Techniques used in the Communication Audit
The seven techniques or methods used to conduct a communication audit are:
- Observations: In this method, the auditor monitors the communication flow and process, in an organization by sitting on the team meetings, interviews, discussions, along with the informal gatherings such as tea breaks, lunches, etc. so as to deeply analyse the communication climate.
- Interviews: In this method, in-depth one-to-one interviews with random employees are conducted, which provides accurate and valuable data. However, this method is a bit expensive and consumes much time.
- Questionnaires: One of the most efficient methods of conducting a communication audit, with respect to time. It covers all the employees of the concern. A questionnaire contains a number of questions written or printed with various alternative answers, provided to the respondents who need to mark the answers and submit the same to the audit team.

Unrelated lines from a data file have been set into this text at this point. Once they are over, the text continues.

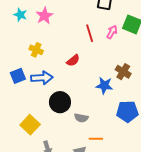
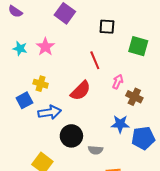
pink arrow: (112, 32) -> (118, 82), moved
red semicircle: (73, 60) -> (81, 91), size x1.5
blue square: (18, 76) -> (24, 100), moved
blue star: (104, 85) -> (120, 124), moved

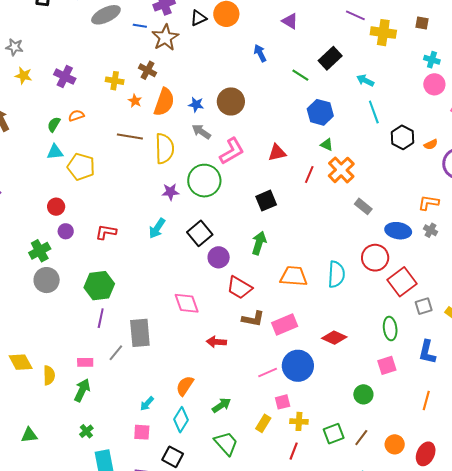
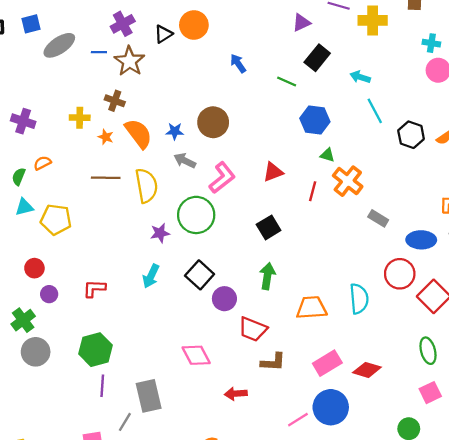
purple triangle: (290, 21) -> (301, 23), moved, turned -48
orange semicircle: (164, 102) -> (138, 134), turned -48
pink rectangle: (285, 324) -> (327, 363), moved

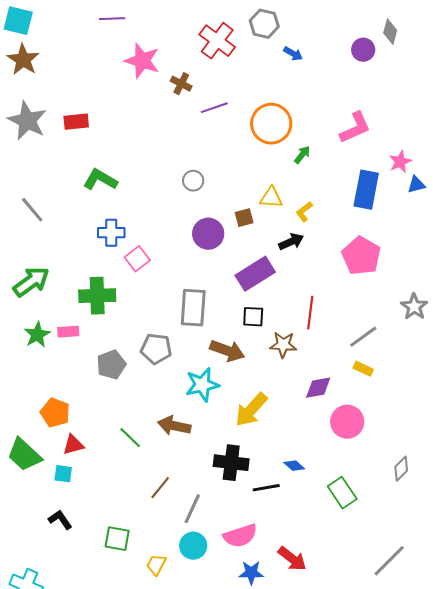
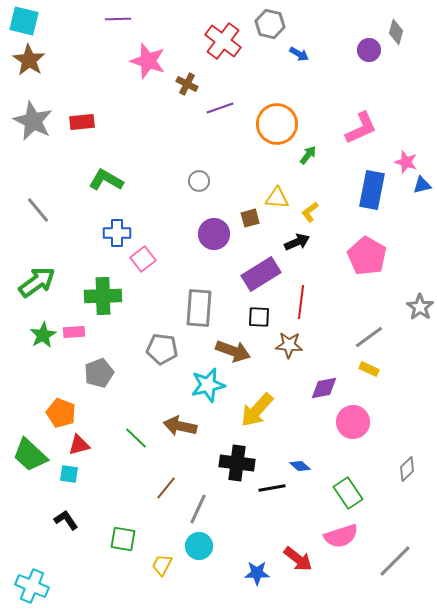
pink star: (400, 162) -> (406, 162), turned -30
red line: (310, 313) -> (301, 302), moved
gray pentagon: (111, 365) -> (99, 373), moved
pink semicircle: (240, 536) -> (341, 536), moved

- Critical Incidents: Its aim is to concentrate on the real behaviour of the employees while handling a particular situation or event, often non-recurring one. The auditor can also use critical incident questions in interview and questionnaires, to make it more effective.
- Network Analysis: Network analysis determines when, how, where, from whom, and to whom information flows in the organization. It also checks if the information is distorted in the path. By doing so, disparities in the process are disclosed.
- Content Analysis: A comprehensive and thorough analysis of the content will help in ascertaining the categories of satisfactory and unsatisfactory communication in the organization.
- Communication Diaries: First of all, if this method is chosen by the auditor, commitment is required from all the participants prior to the audit. The participants need to note down every message sent or received, after which the messages are identified as per pre-determined characteristics, which provides a rich and valuable data.